- North American cover art
- Developer(s): Koei
- Publisher(s): Koei
- Platform(s): PC-98, Super NES, Saturn, PlayStation, MS-DOS, Windows
- Release: PC-98: JP: 1993; MS-DOS: JP: 1993; Super NES: JP: February 17, 1995; NA: December 1995; Saturn: JP: February 23, 1996; NA: November 20, 1996; WindowsNA: May 25, 1996; PlayStationJP: August 23, 1996;
- Genre(s): Turn-based strategy, tactical wargame
- Mode(s): Single-player, multiplayer

= P.T.O. II =

1993 video game

P.T.O. II (Pacific Theater of Operations II), released as Teitoku no Ketsudan II (提督の決断II) in Japan, is a Koei strategy video game that depicts the conflict between the US and Japan during World War II. The video game is a sequel to P.T.O. It was originally released in 1993 for the NEC PC-9801 and had been ported to various platforms since, such as the Super Nintendo Entertainment System.

The NEC PC-9801 version came with an enhancement pack. A version was released exclusively in Japan for the MS-DOS operating system; it also works on Windows operating systems from 3.1 through Windows ME.

==Gameplay==

The Japanese fighter planes are fighting against a fleet of U.S. Air Force planes that outnumber them slightly.

P.T.O. II is a turn-based game, with each turn consisting of a move phase and a plan phase. During the move phase, the player maneuvers their ships along a non-grid-based map.

Japanese players may now invade all sides of North America through the Panama Canal; bringing a transport of troops to invade Washington, D.C. Restrictions apply in this game as the Japanese players are unable to replenish their troops in a non-Japanese harbor like Bangkok, for example. Due to limitations, there is no way to recover damage for the Air Force. Players cannot shift the older model airplanes with the newer ones. If the number of aircraft of Air Corps base units and aircraft carriers have been significantly reduced in battle, the troops can only be reorganized into different patterns.

Taking control of the naval forces of both nations, each side tries to outsmart each other. Naval forces can be equipped with new technology when it becomes available. They can handle anti-aircraft weapons, radar, aiming devices, decryption units, incendiary weapons, flamethrowers, and missile weapons. However, with the perpetual victories at the conference along with the fighting power of the units, national power for the Japanese has been enhanced. A lot of units and a dedicated infrastructure could exceed the national power of the United States a few years after starting a war against them, causing a collapse in the game balance.

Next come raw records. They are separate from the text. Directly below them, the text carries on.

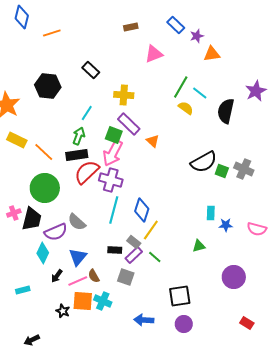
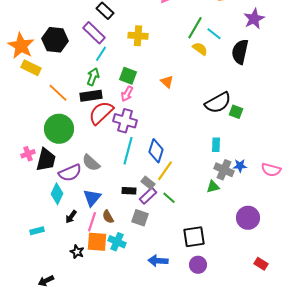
black hexagon: (48, 86) -> (55, 40), moved
purple star: (256, 91) -> (254, 19), moved
purple rectangle: (129, 124) -> (94, 33), moved
yellow rectangle: (17, 140) -> (31, 68), moved
pink arrow: (113, 153) -> (127, 94), size x0.6
gray cross: (244, 169) -> (224, 170), moved
cyan rectangle: (211, 213) -> (216, 145), moved
pink line: (78, 281) -> (92, 222), turned -48

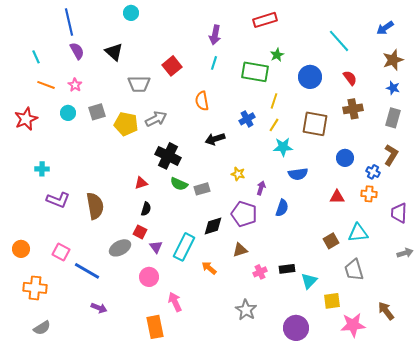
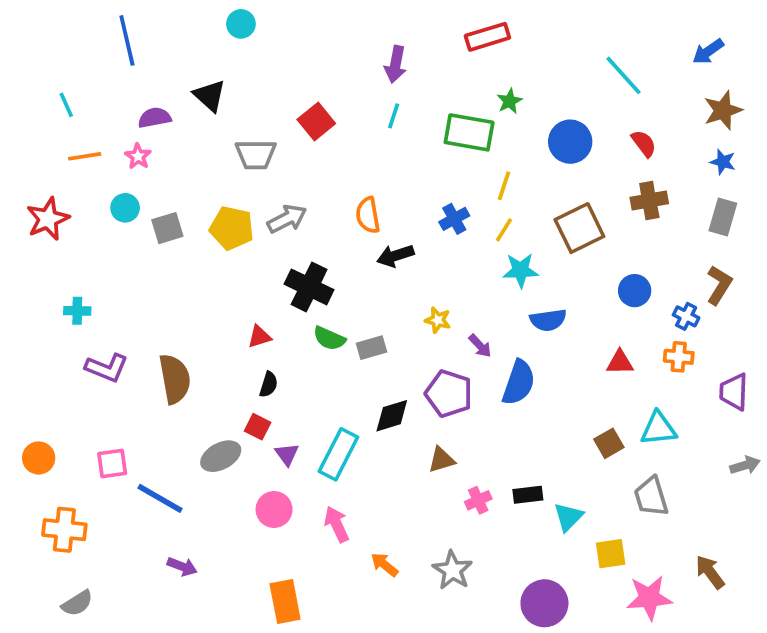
purple semicircle: (77, 51) -> (155, 118), moved, turned -72
orange line: (46, 85) -> (85, 156), turned -30
orange semicircle: (202, 101) -> (368, 215), moved
gray square: (97, 112) -> (167, 228), moved
brown square: (315, 124) -> (579, 228), turned -36
purple arrow: (261, 188) -> (480, 346), turned 120
blue semicircle: (282, 208) -> (519, 383), size x1.4
pink square: (61, 252) -> (112, 463), turned -36
orange arrow: (209, 268) -> (384, 565), moved
pink arrow: (175, 302) -> (337, 524), moved

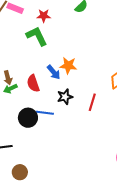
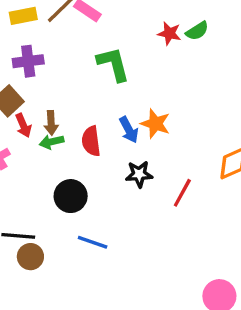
red star: (44, 16) -> (169, 33), moved
blue line: (45, 113) -> (93, 242), moved
brown circle: (20, 172) -> (30, 257), moved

The final mission in the game has an extreme level of difficulty for the player controlling the Japanese side. During the course of the scenario, the Japanese forces become increasingly suicidal and reliant on the famous Japanese battleship Yamato in a desperate attempt to turn the tide against the Anglo-American forces. When playing the entire campaign from 1940 to the bitter end of World War II in Asia, the average player can complete the game in approximately 40 hours.

==Reception==
Famitsu magazine scored the Super Famicom version of the game a 23 out of 40. GamePros Bro' Buzz called it "an interesting war simulation that's definitely for mature gamers with a yen for history, a mind for numbers, and plenty of time to kill", but found the graphics too limited and criticized the repetitive music.

Art Angel of GamePro praised the full motion videos and animations of the Saturn version, saying they "convey a sense of history and fantasy". He was also pleased with the intricate options and controls, and concluded that while it is slightly slower-paced than Iron Storm, P.T.O. II is still a worthwhile and enjoyable strategy game. Jeff Kitts of GameSpot similarly praised the intricate yet easy-to-use interface and high attention to detail, and concluded: "P.T.O. II may not be the most graphically-riveting war sim around, but for those interested in a nice, long, full-scale war, this game is just the ticket". Despite this, he gave it a 5.3 out of 10.